• Requirement: Search the records for the string "Hungarian" and return each line that has it.

BEGIN Supplied data

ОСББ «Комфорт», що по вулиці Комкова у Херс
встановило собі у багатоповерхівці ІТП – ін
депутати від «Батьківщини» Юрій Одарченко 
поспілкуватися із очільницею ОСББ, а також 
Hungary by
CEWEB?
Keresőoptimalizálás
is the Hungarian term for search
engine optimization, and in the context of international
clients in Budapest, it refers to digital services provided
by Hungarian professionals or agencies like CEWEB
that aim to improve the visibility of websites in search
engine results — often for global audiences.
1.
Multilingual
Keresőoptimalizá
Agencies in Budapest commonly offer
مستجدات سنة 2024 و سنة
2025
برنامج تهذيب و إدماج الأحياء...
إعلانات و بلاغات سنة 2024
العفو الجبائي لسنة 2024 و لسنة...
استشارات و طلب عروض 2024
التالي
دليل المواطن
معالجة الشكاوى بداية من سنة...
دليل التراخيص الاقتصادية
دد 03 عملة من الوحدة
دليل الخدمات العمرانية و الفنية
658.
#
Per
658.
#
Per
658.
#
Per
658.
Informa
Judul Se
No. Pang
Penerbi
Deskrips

END Supplied data
BEGIN Supplied data

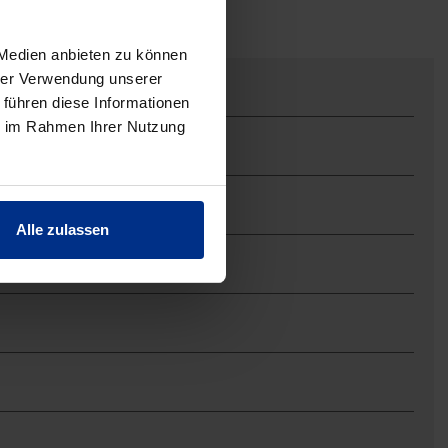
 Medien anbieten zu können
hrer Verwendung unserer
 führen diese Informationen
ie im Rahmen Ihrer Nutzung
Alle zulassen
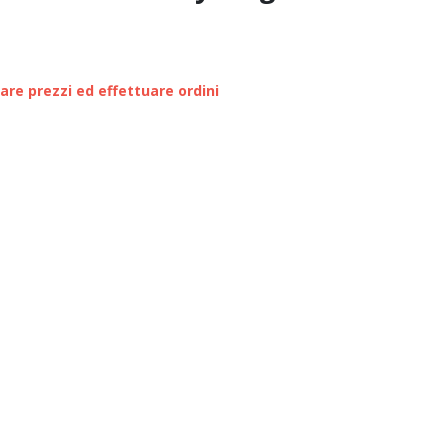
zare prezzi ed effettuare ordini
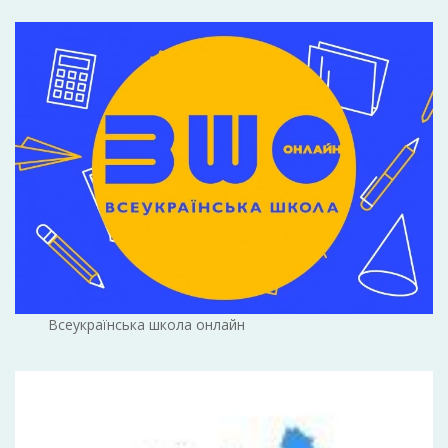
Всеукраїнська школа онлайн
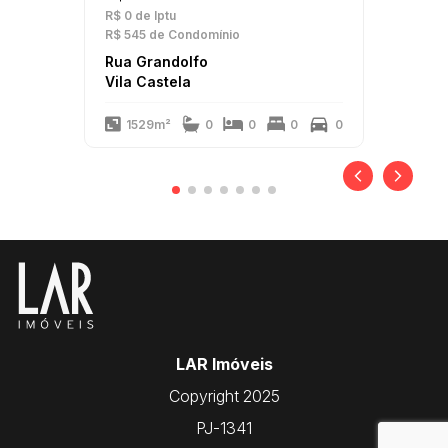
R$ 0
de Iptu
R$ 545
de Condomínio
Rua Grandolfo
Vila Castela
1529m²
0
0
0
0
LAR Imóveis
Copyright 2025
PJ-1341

END Supplied data
BEGIN Supplied data

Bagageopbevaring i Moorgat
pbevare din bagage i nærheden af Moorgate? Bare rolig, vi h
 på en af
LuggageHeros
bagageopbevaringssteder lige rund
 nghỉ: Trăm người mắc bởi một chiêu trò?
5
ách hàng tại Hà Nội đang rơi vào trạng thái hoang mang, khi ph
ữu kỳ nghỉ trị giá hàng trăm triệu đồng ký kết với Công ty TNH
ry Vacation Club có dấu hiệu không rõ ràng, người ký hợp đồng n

END Supplied data

• Finished exercise:
is the Hungarian term for search
by Hungarian professionals or agencies like CEWEB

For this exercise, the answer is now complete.